After this, I ate lunch and headed along a riverside road north, towards Kyōto, whose name, by the way, is simply “capital city.”  Because it was on the way and wasn’t a temple, I decided to visit the Fushimi Inari Taisha, the Fushimi Grand Shrine of Inari.  Inari is the god of rice and foxes, and his shrines are characterized by long rows of torii.  This being his most important shrine, the number of torii is astonishing.  Because they never quite match in size or placement, walking through them is like walking in a dense forest.  When I got there, it started raining again, and in the forest of torii and trees the atmosphere was dark and mysterious despite the bright vermillion of the torii.  Gradually what was supposed to be a short visit turned into a one-and-a-half hour hike, most of it through rows of torii which branched confusingly through the forest.  Occasionally the path would open up onto a pond, or a hillside view of the city, or most commonly a group of shrines, generally guarded by stone foxes, though the usual lions appeared occasionally, and containing assemblages of little, but equally vermillion torii.  All this seemed to grow organically out of the hillside, as a massive oak might in an ash forest.  Despite the vast amount of man-made material, nature had not really been disrupted.

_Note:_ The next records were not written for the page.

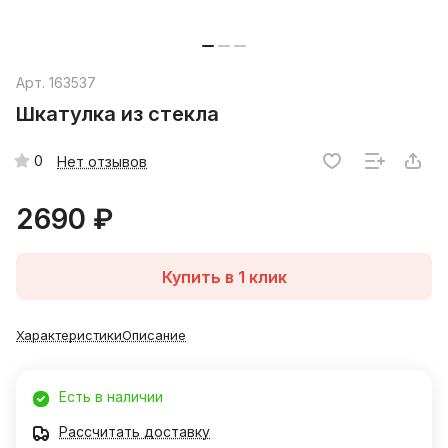
Арт.
163537
Шкатулка из стекла
0
Нет отзывов
2690 ₽
Купить в 1 клик
Характеристики
Описание
Есть в наличии
Рассчитать доставку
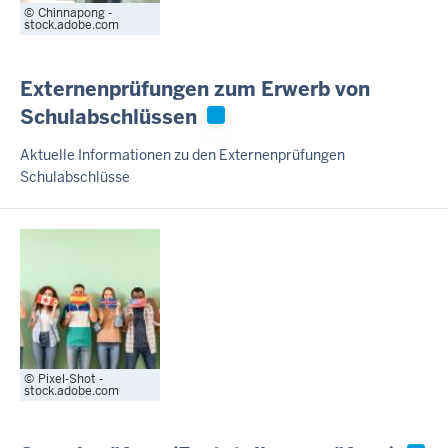
Chinnapong -
stock.adobe.com
Externenprüfungen zum Erwerb von
Schulabschlüssen
Aktuelle Informationen zu den Externenprüfungen
Schulabschlüsse
Pixel-Shot -
stock.adobe.com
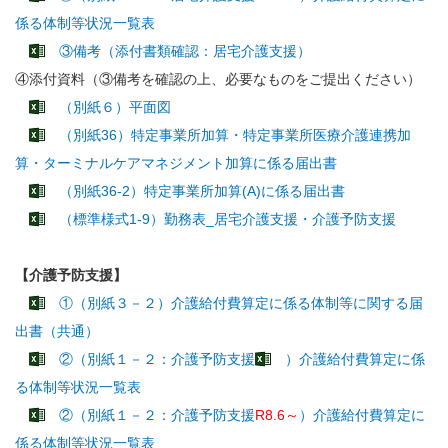
係る体制等状況一覧表
③備考（添付書類確認：居宅介護支援）
④添付資料（③備考を確認の上、必要なものをご提出ください）
（別紙６）平面図
（別紙36）特定事業所加算・特定事業所医療介護連携加
算・ターミナルケアマネジメント加算に係る届出書
（別紙36-2）特定事業所加算(A)に係る届出書
（標準様式1-9）勤務表_居宅介護支援・介護予防支援
【介護予防支援】
①（別紙３－２）介護給付費算定に係る体制等に関する届
出書（共通）
②（別紙１－２：介護予防支援
）介護給付費算定に係
る体制等状況一覧表
②（別紙１－２：介護予防支援
R8.6～
）介護給付費算定に
係る体制等状況一覧表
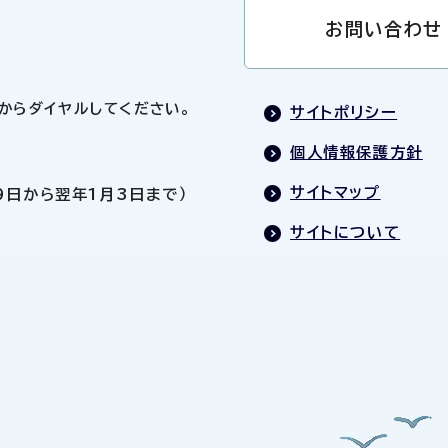
お問い合わせ
0」からダイヤルしてください。
サイトポリシー
個人情報保護方針
サイトマップ
9日から翌年1月3日まで）
サイトについて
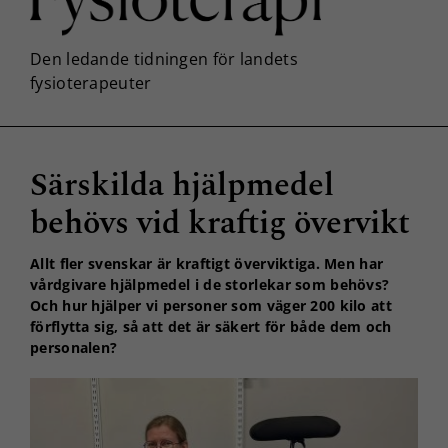
Särskilda hjälpmedel
behövs vid kraftig övervikt
Allt fler svenskar är kraftigt överviktiga. Men har
vårdgivare hjälpmedel i de storlekar som behövs?
Och hur hjälper vi personer som väger 200 kilo att
förflytta sig, så att det är säkert för både dem och
personalen?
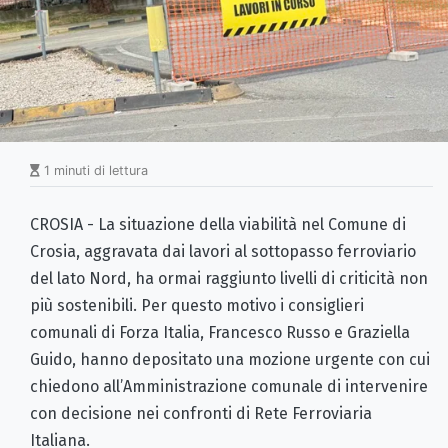
1 minuti di lettura
CROSIA - La situazione della viabilità nel Comune di
Crosia, aggravata dai lavori al sottopasso ferroviario
del lato Nord, ha ormai raggiunto livelli di criticità non
più sostenibili. Per questo motivo i consiglieri
comunali di Forza Italia, Francesco Russo e Graziella
Guido, hanno depositato una mozione urgente con cui
chiedono all’Amministrazione comunale di intervenire
con decisione nei confronti di Rete Ferroviaria
Italiana.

That said, I’ve been amazed for a while by the ability of the Japanese people to coexist with nature.  Most of the very densely populated country is still covered in forest, and even where people live, the forest often doesn’t quite end.  (to be continued, since Internet here is also at 100y/15 minutes)


2 Responses to “Mono no aware”

  1. My Says:

    Wonderful, have been reading aloud and thoroughly enjoying the last three posts! Keep posting. And do upload at least a couple of the mono no aware photos!